Okay - we can’t be sure what the report meant by the term, recovery. But it is fair to assume that in an age of no psychiatric meds or other treatments -  or even “treatments” that made patients worse, like throwing mercury down the hatch - more than one-quarter of those admitted were deemed to be in good enough condition to return to their homes and communities.

Not long after I came across that 1844 psychiatry journal almost three years ago, I found myself in LA. This was about three years ago. Maybe it was two - I can't count. I was on my way to my daughter’s wedding in New Zealand and I was staying at a friend’s house before flying out.

I don’t know about you, but I don’t look forward to any holidays. Because that means I have to crank out three weeks of work in just one week. So here I was, in LA, all worked out - stressed like nobody's business needing to relax, needing to get away from work.

I should have known. I'm sure a lot of you know this already. If you’re a mental health advocate, you really gotta watch hanging out with fellow mental health advocates - they're bad for your health. So what’s my friend’s idea - who's a mental health advocate - her idea of a good night on the town in LA? Attending a three-hour lecture on mental health, that’s what.

Great. I’m in vacation mode. I want to forget about work, and here I am being dragged out into the night to sit in on a university class for some psychology majors at USC. A leading world authority on psychiatric rehabilitation, Robert Liberman of UCLA, was giving a guest lecture.

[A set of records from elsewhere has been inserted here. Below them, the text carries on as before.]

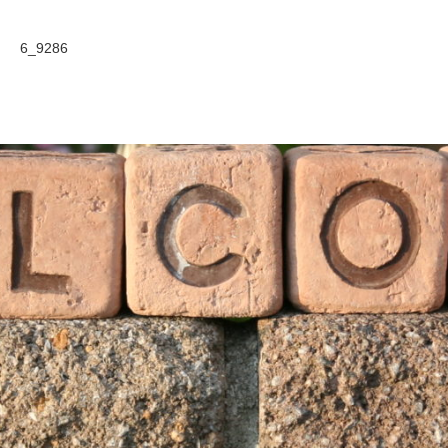
6_9286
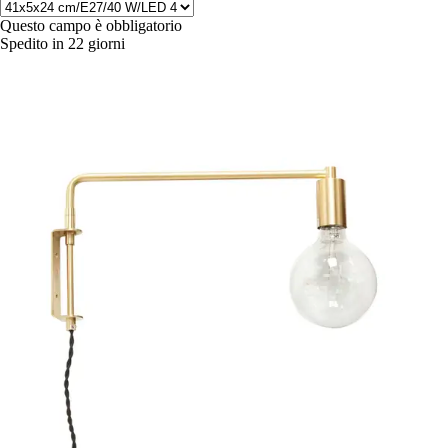
Questo campo è obbligatorio
Spedito in 22 giorni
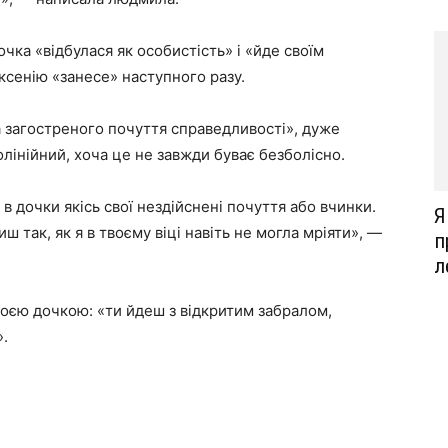
очка «відбулася як особистість» і «йде своїм
ксенію «занесе» наступного разу.
а загостреного почуття справедливості», дуже
олінійний, хоча це не завжди буває безболісно.
 в дочки якісь свої нездійснені почуття або вчинки.
Я
ш так, як я в твоєму віці навіть не могла мріяти», —
п
л
воєю дочкою: «ти йдеш з відкритим забралом,
».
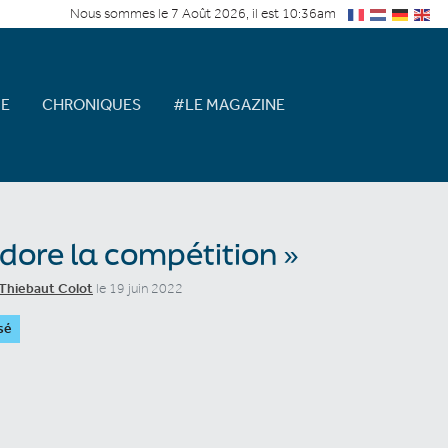
Nous sommes le 7 Août 2026, il est 10:36am
E
CHRONIQUES
#LE MAGAZINE
adore la compétition »
Thiebaut Colot
le 19 juin 2022
sé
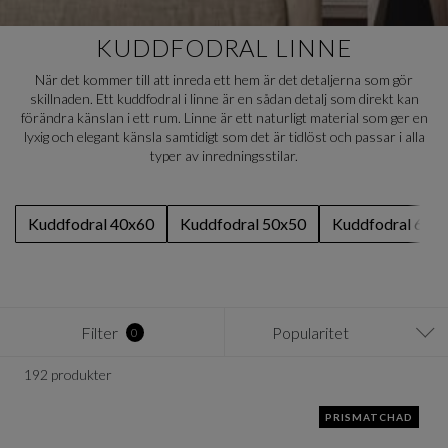
KUDDFODRAL LINNE
När det kommer till att inreda ett hem är det detaljerna som gör
skillnaden. Ett kuddfodral i linne är en sådan detalj som direkt kan
förändra känslan i ett rum. Linne är ett naturligt material som ger en
lyxig och elegant känsla samtidigt som det är tidlöst och passar i alla
typer av inredningsstilar.
Kuddfodral 40x60
Kuddfodral 50x50
Kuddfodral 60x
Filter
Popularitet
0
192 produkter
PRISMATCHAD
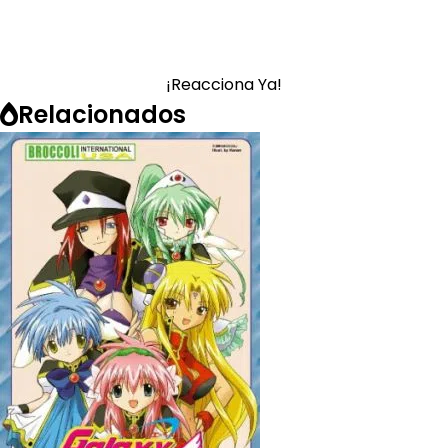
¡Reacciona Ya!
Relacionados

Okay, I decide to go along with my friend, because I hate fights. But that didn’t mean I had to listen.

So, anyway, here I am, in a college classroom, in one of those ridiculous classroom desks that I used to sit in back in the 1960s - how these survived into this century I don't know.  So, I'm trying very hard not to listen, when suddenly Dr Liberman starts telling us how the insane asylums of old were very enlightened places, with high recovery rates.

My ears pricked up. Wasn't I just reading something like this?

This is the way we learn. We need a few repetitions before the message gets in there.

So Dr Liberman went on to say in so many words that mental illness was a product of the industrial age. Just jam people into large noisy smelly dirty cities and watch what happens.

This is why, you know, Kansas is so nice with its open skies. It's spacious. I felt my mind resting when I came out here.

Asylums were built to get people away from all that. Only later, he explained, did cash-strapped state governments give up on us. I guess it's easier putting up nice buildings and you don't have people doing enlightened stuff in the nice buildings, anymore. You just make prisoners out of us.

So, of all things, on the ride back, I’m thanking my friend profusely for dragging me out into the night. So I still go up and visit her every once in a while.

Anyway, when I got back from New Zealand, I looked up Dr Liberman, and it turns out he is one of the leading proponents of what they call the “diathesis-stress” model, namely that certain individuals are more genetically disposed than others to break down under stress.

Now he came up with that in the 1970s, and of course we find that the brain science of the 2000s is validating it. We're those people who break down under stress ...

1 comment:

Willa Goodfellow said...

Gee, if I coulda found asylum, I wouldn't have lied so much to stay out of the psych ward when I shoulda been SOMEwhere.